Hey guys,
@lexvil and
@stuartv,
What do you think of a casted solid lead block with 11” center attachment points recessed to allow for nuts.
Cast it with the curve to follow the plate and a concave outer surface for the tank and thicker at the bottom to keep the angle. Bolt it on over the wing. Think it would work?
I think that would work. I would make sure to made the recessed points big enough to allow for wing nuts, if the user wanted to. Probably with a lock washer.
The only thing I would be concerned about is if the lead would be soft enough to eventually deform from having a tank strap pulling a tank really hard against it. I'm not saying it would. I don't know. I just know that lead is supposed to be softer than steel.
What about, instead of replacing the tank rail with a solid lead version, you just cast a big weight to fit between the plate and tank rail. It would have indents to line up with the rails and the cross piece in the rails that would hold it captured in place once the tank rail is bolted on.

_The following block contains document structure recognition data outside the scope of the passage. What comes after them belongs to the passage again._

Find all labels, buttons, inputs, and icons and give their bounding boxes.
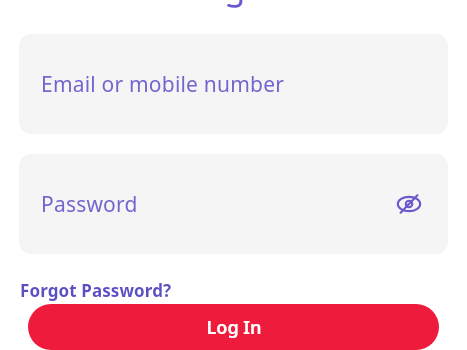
button[interactable]: Forgot Password?	[19, 277, 173, 304]
staticText: Forgot Password?	[20, 279, 172, 302]
button[interactable]: Show password	[392, 187, 426, 221]
staticText: Email or mobile number	[41, 70, 285, 99]
button[interactable]: Password	[19, 154, 448, 254]
button[interactable]: Email or mobile number	[19, 34, 448, 134]
staticText: Log In	[206, 315, 262, 340]
button[interactable]: Log In	[28, 304, 439, 350]
staticText: Password	[41, 190, 138, 219]
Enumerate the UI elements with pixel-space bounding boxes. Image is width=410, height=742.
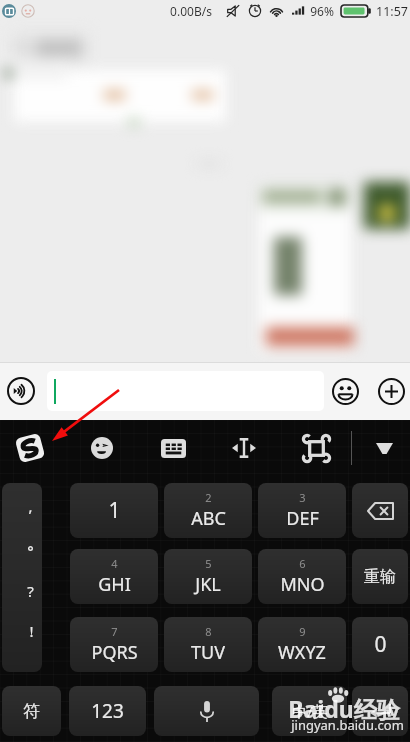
staticText: 中/英 (292, 701, 328, 721)
staticText: PQRS (91, 640, 138, 665)
button[interactable]: 8 (164, 617, 252, 672)
button[interactable]: 1 (70, 483, 158, 538)
staticText: ! (29, 621, 34, 641)
staticText: 7 (111, 624, 118, 639)
button[interactable] (352, 483, 408, 538)
button[interactable] (352, 686, 408, 736)
button[interactable] (47, 371, 324, 411)
button[interactable]: 123 (69, 686, 146, 736)
staticText: 重输 (364, 567, 396, 587)
button[interactable]: 6 (258, 549, 346, 604)
button[interactable]: 3 (258, 483, 346, 538)
staticText: MNO (280, 572, 325, 597)
staticText: GHI (98, 572, 131, 597)
staticText: , (28, 496, 33, 516)
button[interactable]: Keyboard layout (151, 420, 195, 476)
staticText: 11:57 (376, 3, 408, 20)
staticText: jingyan.baidu.com (291, 716, 404, 734)
staticText: 6 (299, 556, 306, 571)
button[interactable]: Emoji (328, 366, 362, 416)
staticText: TUV (191, 640, 225, 665)
staticText: 4 (111, 556, 118, 571)
staticText: 5 (205, 556, 212, 571)
staticText: 1 (108, 496, 121, 525)
staticText: 123 (91, 698, 124, 724)
staticText: 2 (205, 490, 212, 505)
button[interactable]: Sogou menu (6, 420, 54, 476)
button[interactable]: Voice message (2, 366, 39, 416)
staticText: JKL (195, 572, 221, 597)
staticText: Baidu经验 (288, 693, 400, 724)
staticText: ABC (191, 506, 226, 531)
staticText: 0.00B/s (170, 3, 212, 19)
staticText: 96% (310, 3, 334, 19)
button[interactable]: Move cursor (222, 420, 266, 476)
button[interactable]: 7 (70, 617, 158, 672)
staticText: 3 (299, 490, 306, 505)
button[interactable]: Settings (294, 420, 338, 476)
staticText: 符 (23, 701, 40, 722)
button[interactable]: 0 (352, 617, 408, 672)
button[interactable]: 5 (164, 549, 252, 604)
button[interactable]: More options (374, 366, 408, 416)
button[interactable]: 符 (2, 686, 61, 736)
staticText: 0 (374, 630, 387, 659)
staticText: DEF (286, 506, 319, 531)
button[interactable] (154, 686, 259, 736)
staticText: 9 (299, 624, 306, 639)
button[interactable]: 4 (70, 549, 158, 604)
button[interactable]: 2 (164, 483, 252, 538)
button[interactable]: 中/英 (272, 686, 347, 736)
button[interactable]: Emoji panel (80, 420, 124, 476)
button[interactable]: Hide keyboard (362, 420, 406, 476)
button[interactable]: 重输 (352, 549, 408, 604)
button[interactable]: , (2, 483, 42, 672)
staticText: WXYZ (278, 640, 326, 665)
staticText: 8 (205, 624, 212, 639)
staticText: ? (27, 581, 34, 601)
button[interactable]: 9 (258, 617, 346, 672)
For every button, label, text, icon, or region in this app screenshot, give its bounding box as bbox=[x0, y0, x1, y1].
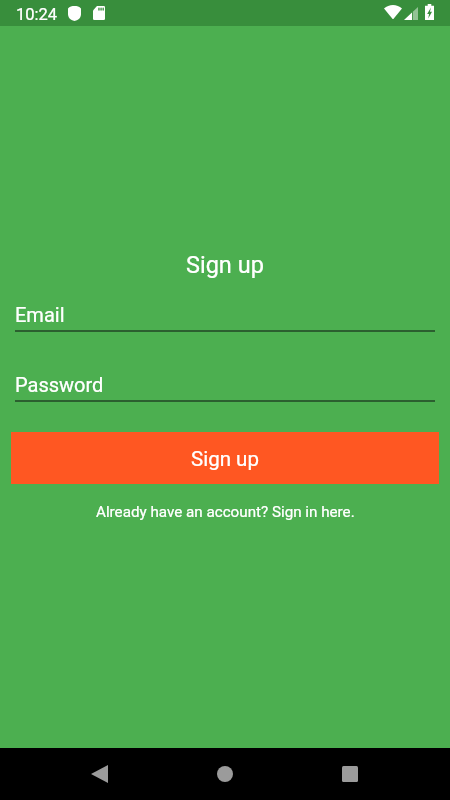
staticText: Sign up bbox=[191, 447, 259, 471]
button[interactable]: Already have an account? Sign in here. bbox=[96, 503, 355, 521]
staticText: Email bbox=[15, 303, 65, 326]
staticText: Sign up bbox=[186, 251, 264, 279]
button[interactable]: Sign up bbox=[11, 432, 439, 484]
staticText: Already have an account? Sign in here. bbox=[96, 503, 355, 521]
button[interactable]: Home bbox=[201, 750, 249, 798]
button[interactable]: Back bbox=[75, 750, 123, 798]
button[interactable]: Recent apps bbox=[326, 750, 374, 798]
staticText: 10:24 bbox=[16, 5, 58, 24]
button[interactable]: Email bbox=[15, 303, 435, 332]
staticText: Password bbox=[15, 373, 104, 396]
button[interactable]: Password bbox=[15, 373, 435, 402]
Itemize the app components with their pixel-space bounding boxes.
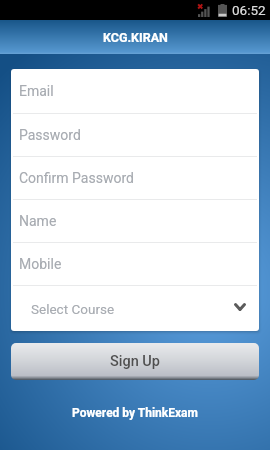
staticText: Name: [19, 213, 57, 229]
staticText: Powered by ThinkExam: [0, 406, 270, 420]
other: Open course list: [234, 303, 246, 311]
staticText: Confirm Password: [19, 170, 134, 186]
staticText: Email: [19, 83, 54, 99]
button[interactable]: Name: [11, 200, 259, 242]
button[interactable]: Select Course: [11, 286, 259, 331]
staticText: 06:52: [232, 2, 266, 18]
button[interactable]: Mobile: [11, 243, 259, 285]
button[interactable]: Sign Up: [11, 343, 259, 380]
button[interactable]: Password: [11, 114, 259, 156]
button[interactable]: Email: [11, 69, 259, 113]
staticText: KCG.KIRAN: [103, 30, 168, 45]
staticText: Sign Up: [110, 353, 161, 370]
staticText: Password: [19, 127, 81, 143]
staticText: Select Course: [31, 301, 115, 317]
staticText: Mobile: [19, 256, 62, 272]
button[interactable]: Confirm Password: [11, 157, 259, 199]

Another option might be to focus on putting weight on either side of the center of the plate - in that area of the wing's center panel that doesn't have bladder. One example: If you had a thing like this Soft STA:
OMS Soft Stabilizing Adapter
But, where it has the two side rolls, you took those out and replaced whatever is there with lead rods, instead.
Or, going back to the earlier idea, what about casting a lead weight that fills up the space under the center rail and then just sticks up higher on the outside sides of the rail. It could be pretty wide, and the center rail would hold it in place. The bottom of it could even curve up away from the plate, to keep it from holding the wing down flat to the plate in the middle. Sort of like it's cradling your tank. You could probably get 8 - 10# of lead in there that way, if you wanted a weight that heavy.